Meu pai... Me pego chorando. Onde estará meu pai a quem devo tanto, a quem devo tudo porque o que tenho é o que dele herdei? Esse jeito mais sisudo, mais calado. Essa coisa de transparecer em tudo. Sentir o que pareço sentir. Falar o que penso. Esse gosto pela leitura. Pelos romances policiais, pelos relatos e filmes de guerra. Esse caráter peregrino, viajante do conhecimento que me deixou esse sujeito eclético, meio parecendo que sabe de tudo e que nada sabe. Essa honestidade levada aos extremos, à beira da burrice. Este amor pela liberdade. Pelo livre arbítrio. Este corpo magro. Estas entradas na testa. Essa constante exigência sobre tudo o que faço. Uma insatisfação com o que faço, me exigindo mais do que posso. Preciso encontrá-lo porque temo, eu, um dia, me perder. Quero que ele me ensine o que devo fazer quando chegar à encruzilhada das 3 Fontes. Será que o teremos de volta?

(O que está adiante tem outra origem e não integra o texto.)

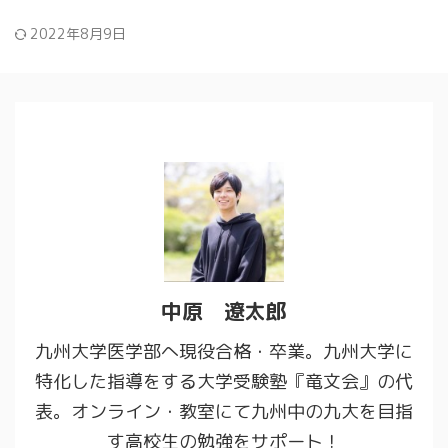
2022年8月9日
中原 遼太郎
九州大学医学部へ現役合格・卒業。九州大学に
特化した指導をする大学受験塾『竜文会』の代
表。オンライン・教室にて九州中の九大を目指
す高校生の勉強をサポート！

Quando? O que posso eu mais fazer? Existirá uma maneira de resgatá-lo de onde seja lá estiver? E se eu não puder encontrá-lo, ele, sozinho, poderá encontrar o caminho de volta? Algumas pessoas me dizem que não tenho chances em minha procura. Dizem-me que serei mais um peregrino errante, seguindo informações falsas, propositalmente dadas para me confundir. Dizem-me que se ele quiser voltar, voltará, pois só depende dele, e se ele não volta, é porque não quer. Mas por que não desejaria voltar para o lugar onde estão os que o amam? Ou ele não sente que nós o amamos? Não creio. Mas, então, por que ele não volta?

 

Sigo em minha procura gritando: que destino pode ter um peregrino errante? A resposta me vem de longe, se propagando pelo universo, vinda lá do Planeta dos Homens Livres: “O destino que eu me der”.

 

P.S.: OK, pai. Mas não esqueça, estamos aqui, à sua espera, com muitas saudades e um pouco de medo.